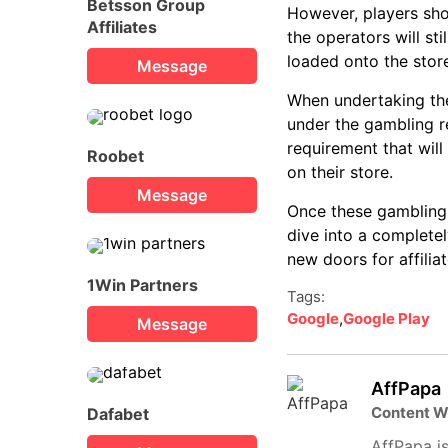
Betsson Group
However, players sho
Affiliates
the operators will st
loaded onto the stor
Message
When undertaking the
under the gambling reg
requirement that will
Roobet
on their store.
Message
Once these gambling 
dive into a completel
new doors for affiliat
1Win Partners
Tags:
Google
,
Google Play
Message
AffPapa
Content W
Dafabet
AffPapa is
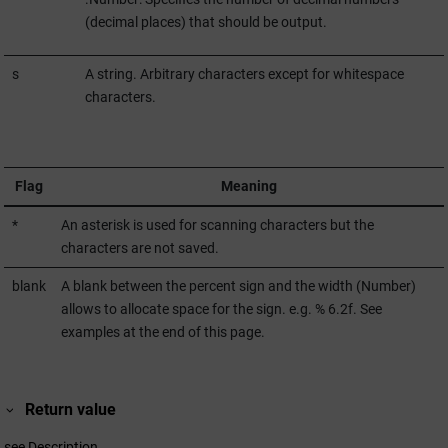
(decimal places) that should be output.
s
A string. Arbitrary characters except for whitespace
characters.
Flag
Meaning
*
An asterisk is used for scanning characters but the
characters are not saved.
blank
A blank between the percent sign and the width (Number)
allows to allocate space for the sign. e.g. % 6.2f. See
examples at the end of this page.
Return value
see Description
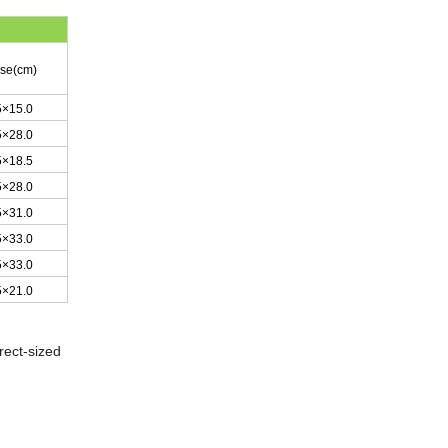
ase(cm)
5×15.0
5×28.0
5×18.5
5×28.0
5×31.0
5×33.0
5×33.0
5×21.0
rect-sized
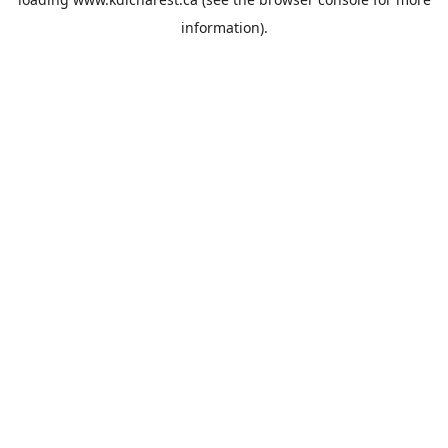
information).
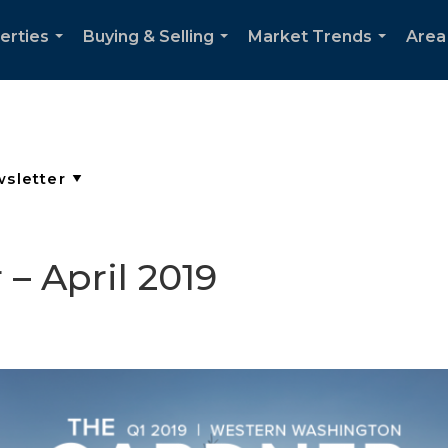
erties
Buying & Selling
Market Trends
Area
...
...
...
– April 2019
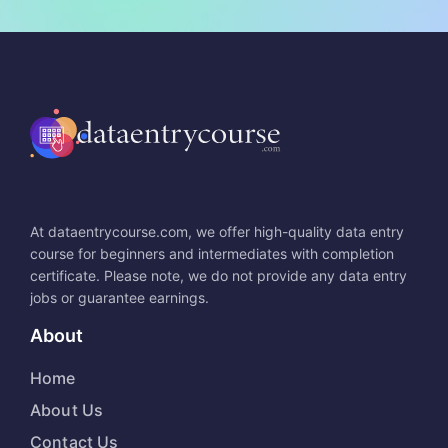
At dataentrycourse.com, we offer high-quality data entry
course for beginners and intermediates with completion
certificate. Please note, we do not provide any data entry
jobs or guarantee earnings.
About
Home
About Us
Contact Us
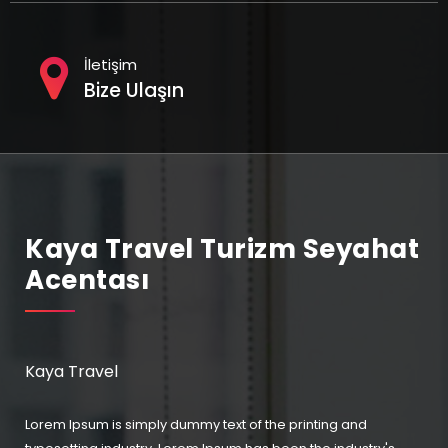
İletişim
Bize Ulaşın
Kaya Travel Turizm Seyahat
Acentası
Kaya Travel
Lorem Ipsum is simply dummy text of the printing and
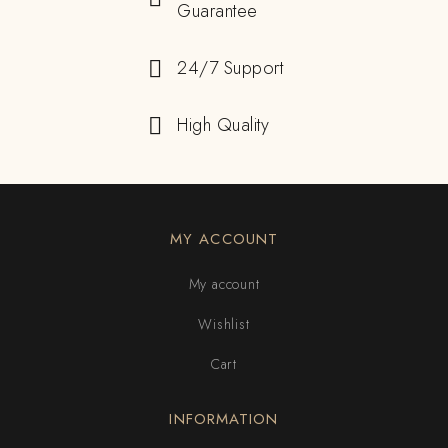
Guarantee
24/7 Support
High Quality
MY ACCOUNT
My account
Wishlist
Cart
INFORMATION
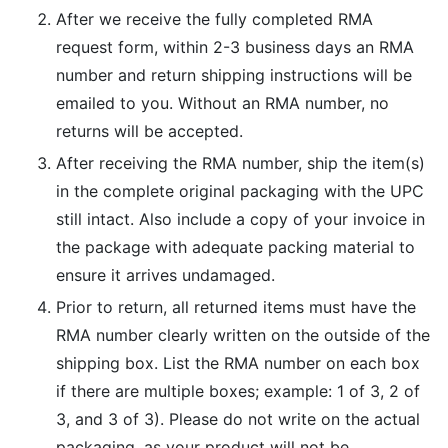
After we receive the fully completed RMA
request form, within 2-3 business days an RMA
number and return shipping instructions will be
emailed to you. Without an RMA number, no
returns will be accepted.
After receiving the RMA number, ship the item(s)
in the complete original packaging with the UPC
still intact. Also include a copy of your invoice in
the package with adequate packing material to
ensure it arrives undamaged.
Prior to return, all returned items must have the
RMA number clearly written on the outside of the
shipping box. List the RMA number on each box
if there are multiple boxes; example: 1 of 3, 2 of
3, and 3 of 3). Please do not write on the actual
packaging, as your product will not be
—————
EXERCISE OBJECTIVE
Output each entry shown above exactly as it stands, with all pictures removed.

OUTPUT BELOW
Betsson Group
However, players sho
Affiliates
the operators will st
loaded onto the stor
Message
When undertaking the
under the gambling reg
requirement that will
Roobet
on their store.
Message
Once these gambling 
dive into a completel
new doors for affiliat
1Win Partners
Tags:
Google
,
Google Play
Message
AffPapa
Content W
Dafabet
AffPapa is
(decimal places) that should be output.
s
A string. Arbitrary characters except for whitespace
characters.
Flag
Meaning
*
An asterisk is used for scanning characters but the
characters are not saved.
blank
A blank between the percent sign and the width (Number)
allows to allocate space for the sign. e.g. % 6.2f. See
examples at the end of this page.
Return value
see Description
ase(cm)
5×15.0
5×28.0
5×18.5
5×28.0
5×31.0
5×33.0
5×33.0
5×21.0
rect-sized
information).
erties
Buying & Selling
Market Trends
Area
...
...
...
– April 2019
At dataentrycourse.com, we offer high-quality data entry
course for beginners and intermediates with completion
certificate. Please note, we do not provide any data entry
jobs or guarantee earnings.
About
Home
About Us
Contact Us
İletişim
Bize Ulaşın
Kaya Travel Turizm Seyahat
Acentası
Kaya Travel
Lorem Ipsum is simply dummy text of the printing and
Guarantee
24/7 Support
High Quality
MY ACCOUNT
My account
Wishlist
Cart
INFORMATION
After we receive the fully completed RMA
request form, within 2-3 business days an RMA
number and return shipping instructions will be
emailed to you. Without an RMA number, no
returns will be accepted.
After receiving the RMA number, ship the item(s)
in the complete original packaging with the UPC
still intact. Also include a copy of your invoice in
the package with adequate packing material to
ensure it arrives undamaged.
Prior to return, all returned items must have the
RMA number clearly written on the outside of the
shipping box. List the RMA number on each box
if there are multiple boxes; example: 1 of 3, 2 of
3, and 3 of 3). Please do not write on the actual
packaging, as your product will not be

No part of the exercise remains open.